GWL pipelined process composition ?

unofficial mirror of guix-devel@gnu.org 
 help / color / mirror / code / Atom feed

* GWL pipelined process composition ?
@ 2018-07-18 11:20 zimoun
  2018-07-18 17:29 ` Roel Janssen
  0 siblings, 1 reply; 6+ messages in thread
From: zimoun @ 2018-07-18 11:20 UTC (permalink / raw)
  To: Guix Devel

Hi,

I am asking if it should be possible to optionally stream the
inputs/outputs when the workflow is processed without writing the
intermediate files on disk.

Well, a workflow is basically:
 - some process units (or task or rule) that take inputs (file) and
produce outputs (other file)
 - a graph that describes the relationship of theses units.

The simplest workflow is:
    x --A--> y --B--> z
 - process A: input file x, output file y
 - process B: input file y, output file z

Currently, the file y is written on disk by A then read by B. Which
leads to IO inefficiency. Especially when the file is large. And/or
when there is several same kind of unit done in parallel.

Should be a good idea to have something like the shell pipe `|` to
compose the process unit ?
If yes how ? I have no clue where to look...

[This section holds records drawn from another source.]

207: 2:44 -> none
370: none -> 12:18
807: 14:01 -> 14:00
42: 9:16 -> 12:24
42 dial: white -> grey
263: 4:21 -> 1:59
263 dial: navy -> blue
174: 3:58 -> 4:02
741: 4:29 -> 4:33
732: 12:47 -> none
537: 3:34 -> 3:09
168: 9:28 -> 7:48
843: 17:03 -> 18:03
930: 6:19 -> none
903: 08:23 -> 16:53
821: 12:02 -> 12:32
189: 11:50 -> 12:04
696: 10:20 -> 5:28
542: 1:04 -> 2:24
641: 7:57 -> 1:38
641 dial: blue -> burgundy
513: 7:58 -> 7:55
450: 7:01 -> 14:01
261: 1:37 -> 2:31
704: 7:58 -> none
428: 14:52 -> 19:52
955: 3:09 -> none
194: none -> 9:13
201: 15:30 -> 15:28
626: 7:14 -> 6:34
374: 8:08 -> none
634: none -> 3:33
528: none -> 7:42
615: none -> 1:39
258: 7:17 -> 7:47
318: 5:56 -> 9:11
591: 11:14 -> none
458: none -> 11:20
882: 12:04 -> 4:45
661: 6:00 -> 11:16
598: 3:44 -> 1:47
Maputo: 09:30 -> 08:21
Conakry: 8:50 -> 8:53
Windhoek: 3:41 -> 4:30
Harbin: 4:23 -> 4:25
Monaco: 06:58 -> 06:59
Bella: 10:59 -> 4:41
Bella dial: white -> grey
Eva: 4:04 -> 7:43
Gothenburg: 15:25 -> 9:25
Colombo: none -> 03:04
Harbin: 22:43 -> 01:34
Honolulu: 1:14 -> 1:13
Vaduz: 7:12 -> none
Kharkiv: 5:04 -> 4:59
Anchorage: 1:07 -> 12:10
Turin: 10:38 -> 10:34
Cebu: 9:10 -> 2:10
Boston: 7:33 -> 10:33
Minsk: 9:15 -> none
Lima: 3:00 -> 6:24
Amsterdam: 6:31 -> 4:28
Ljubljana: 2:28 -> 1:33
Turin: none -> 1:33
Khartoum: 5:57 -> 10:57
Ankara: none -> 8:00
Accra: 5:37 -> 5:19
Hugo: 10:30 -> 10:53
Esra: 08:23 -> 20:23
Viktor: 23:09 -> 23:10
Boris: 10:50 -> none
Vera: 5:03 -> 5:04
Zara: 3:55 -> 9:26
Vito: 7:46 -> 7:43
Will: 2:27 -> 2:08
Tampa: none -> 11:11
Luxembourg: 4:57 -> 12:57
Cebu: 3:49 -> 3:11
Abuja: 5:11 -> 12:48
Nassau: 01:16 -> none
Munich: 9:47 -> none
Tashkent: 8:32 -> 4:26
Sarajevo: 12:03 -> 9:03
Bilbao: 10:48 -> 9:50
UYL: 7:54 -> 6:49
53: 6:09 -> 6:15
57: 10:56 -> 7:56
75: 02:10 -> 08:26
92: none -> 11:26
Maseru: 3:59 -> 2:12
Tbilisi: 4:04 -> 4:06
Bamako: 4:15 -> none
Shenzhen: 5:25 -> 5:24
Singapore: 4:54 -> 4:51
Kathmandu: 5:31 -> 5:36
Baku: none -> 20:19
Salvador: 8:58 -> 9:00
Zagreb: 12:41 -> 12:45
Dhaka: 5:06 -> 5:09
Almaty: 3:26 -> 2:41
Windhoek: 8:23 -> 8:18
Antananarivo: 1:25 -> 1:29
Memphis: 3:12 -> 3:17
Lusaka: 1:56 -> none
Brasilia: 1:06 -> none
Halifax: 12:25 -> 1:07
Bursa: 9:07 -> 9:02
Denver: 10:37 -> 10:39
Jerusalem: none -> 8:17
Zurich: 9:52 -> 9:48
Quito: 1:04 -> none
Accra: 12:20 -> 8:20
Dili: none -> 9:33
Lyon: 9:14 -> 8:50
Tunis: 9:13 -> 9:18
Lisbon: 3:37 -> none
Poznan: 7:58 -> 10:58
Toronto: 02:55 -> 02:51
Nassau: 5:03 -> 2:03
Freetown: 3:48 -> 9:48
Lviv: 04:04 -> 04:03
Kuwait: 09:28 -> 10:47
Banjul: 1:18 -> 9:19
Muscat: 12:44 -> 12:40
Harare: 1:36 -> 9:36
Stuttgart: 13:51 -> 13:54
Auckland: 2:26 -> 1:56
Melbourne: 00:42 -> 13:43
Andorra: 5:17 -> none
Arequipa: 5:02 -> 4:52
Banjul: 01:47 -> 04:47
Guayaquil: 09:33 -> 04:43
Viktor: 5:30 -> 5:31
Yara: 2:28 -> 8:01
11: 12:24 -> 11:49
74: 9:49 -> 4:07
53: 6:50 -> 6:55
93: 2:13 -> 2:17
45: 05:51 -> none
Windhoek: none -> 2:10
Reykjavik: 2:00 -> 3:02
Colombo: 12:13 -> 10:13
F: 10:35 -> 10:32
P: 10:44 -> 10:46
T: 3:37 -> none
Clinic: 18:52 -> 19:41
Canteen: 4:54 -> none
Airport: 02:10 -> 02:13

I agree that the storage of intermediate files avoid to compute again
and again unmodified part of the workflow. In this saves time when
developing the workflow.
However, the storage of temporary files appears unnecessary once the
workflow is done and when it does not need to run on cluster.

Thank you for all the work about the Guix ecosystem.

All the best,
simon

^ permalink raw reply	[flat|nested] 6+ messages in thread

* Re: GWL pipelined process composition ?
  2018-07-18 11:20 GWL pipelined process composition ? zimoun
@ 2018-07-18 17:29 ` Roel Janssen
  2018-07-18 21:55   ` zimoun
  0 siblings, 1 reply; 6+ messages in thread
From: Roel Janssen @ 2018-07-18 17:29 UTC (permalink / raw)
  To: zimoun; +Cc: Guix Devel

Hello Simon,

zimoun <zimon.toutoune@gmail.com> writes:

> Hi,
>
> I am asking if it should be possible to optionally stream the
> inputs/outputs when the workflow is processed without writing the
> intermediate files on disk.
>
> Well, a workflow is basically:
>  - some process units (or task or rule) that take inputs (file) and
> produce outputs (other file)
>  - a graph that describes the relationship of theses units.
>
> The simplest workflow is:
>     x --A--> y --B--> z
>  - process A: input file x, output file y
>  - process B: input file y, output file z
>
> Currently, the file y is written on disk by A then read by B. Which
> leads to IO inefficiency. Especially when the file is large. And/or
> when there is several same kind of unit done in parallel.
>
>
> Should be a good idea to have something like the shell pipe `|` to
> compose the process unit ?
> If yes how ? I have no clue where to look...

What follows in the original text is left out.